Congo copper deal with China may draw $2bn of investment
KINSHASA – Gecamines, the Democratic Republic of Congo’s state-owned mining company, said China Nonferrous Metal Mining Group may invest as much as $2-billion to develop its most prospective copper asset.
The Congolese miner in June described the agreement, through which CNMC will finance, build and operate a copper-processing facility at the Deziwa concession before transferring full ownership back to the state-owned miner, as a “new type of partnership” designed to increase revenue for the state, but has yet to provide full details of the arrangement.
“It’s not a partnership, it’s a financing agreement, a loan to be reimbursed,” Kandolo Mafuta, Gecamines’ director of partnerships, told a mining conference Aug. 11 in the capital, Kinshasa. “Total investment could be $2-billion,” he said in an interview at the meeting.
In June, Gecamines said that CNMC would finance the construction of the plant with an initial capacity for 80 000 metric tons of copper a year, in return for a 51% stake in the project. CNMC will then be reimbursed through an off-take agreement over a fixed period that had not yet been agreed before full ownership is transferred back, Gecamines said at the time. A decision on a second phase of the project, which would increase output to 200 000 tons a year, would be taken at a later date, the company said.
Repaying Investment
Kandolo said he could still not confirm how long it may take to repay the investment, or when Gecamines would retake full ownership of the project.
Gecamines, which currently has $1.58-billion of debt, borrowed $196-million to acquire Deziwa in January 2013, stating that it would provide the reserves needed to reintroduce the company as a major producer. The company produced 18,826 tons of copper last year, compared with peak output of 500 000 in the 1980s. It says Deziwa has the potential to produce five-million tons of copper, placing it among Congo’s biggest metal deposits.
Local advocacy groups including Patriotes Katangais Aile Radicale have questioned Gecamines’ plan to now give CNMC a 51% share in its “flagship” project, even on a build-operate-transfer basis, and called for more information about the arrangement.

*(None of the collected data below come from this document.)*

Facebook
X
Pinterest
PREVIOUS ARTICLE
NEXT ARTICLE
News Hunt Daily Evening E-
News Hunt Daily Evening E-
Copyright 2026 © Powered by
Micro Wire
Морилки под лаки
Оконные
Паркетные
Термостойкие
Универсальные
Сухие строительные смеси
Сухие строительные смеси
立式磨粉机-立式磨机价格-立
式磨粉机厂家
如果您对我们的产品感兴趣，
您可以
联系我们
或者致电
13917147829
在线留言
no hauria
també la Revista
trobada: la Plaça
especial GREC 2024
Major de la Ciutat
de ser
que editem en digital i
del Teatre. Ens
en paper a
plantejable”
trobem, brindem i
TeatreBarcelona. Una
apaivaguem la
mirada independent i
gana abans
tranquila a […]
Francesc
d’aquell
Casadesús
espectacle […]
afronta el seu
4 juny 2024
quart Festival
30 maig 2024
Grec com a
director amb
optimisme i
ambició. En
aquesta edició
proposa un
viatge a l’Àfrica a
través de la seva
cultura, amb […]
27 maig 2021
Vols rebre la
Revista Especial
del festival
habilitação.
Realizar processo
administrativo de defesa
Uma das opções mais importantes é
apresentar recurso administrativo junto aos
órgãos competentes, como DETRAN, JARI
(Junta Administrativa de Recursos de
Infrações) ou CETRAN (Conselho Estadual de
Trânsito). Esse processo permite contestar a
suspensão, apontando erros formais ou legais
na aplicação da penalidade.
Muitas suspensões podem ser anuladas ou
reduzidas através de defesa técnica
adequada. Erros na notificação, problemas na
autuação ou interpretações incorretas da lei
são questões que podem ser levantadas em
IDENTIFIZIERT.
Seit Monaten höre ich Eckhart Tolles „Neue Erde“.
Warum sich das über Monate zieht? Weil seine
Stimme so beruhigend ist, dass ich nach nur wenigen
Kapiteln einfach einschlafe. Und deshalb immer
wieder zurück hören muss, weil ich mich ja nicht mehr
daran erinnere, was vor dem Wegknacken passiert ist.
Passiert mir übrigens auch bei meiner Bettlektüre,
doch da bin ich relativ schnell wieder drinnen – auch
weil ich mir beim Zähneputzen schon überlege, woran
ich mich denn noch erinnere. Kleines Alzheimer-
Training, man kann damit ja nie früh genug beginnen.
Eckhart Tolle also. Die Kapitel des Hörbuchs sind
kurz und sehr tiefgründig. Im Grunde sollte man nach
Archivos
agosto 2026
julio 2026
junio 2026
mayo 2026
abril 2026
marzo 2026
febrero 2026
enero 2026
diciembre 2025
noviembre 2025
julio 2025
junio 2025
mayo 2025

The Atlanta-based Carter Center and London-headquartered Global Witness have also called on Gecamines to release details of the deal and to publish an initial agreement signed with CNMC in January, in line with Congolese state requirements.
The company says that talks are continuing and that a January accord with CNMC was designed only to frame negotiations and doesn’t represent a binding contract that needs to published.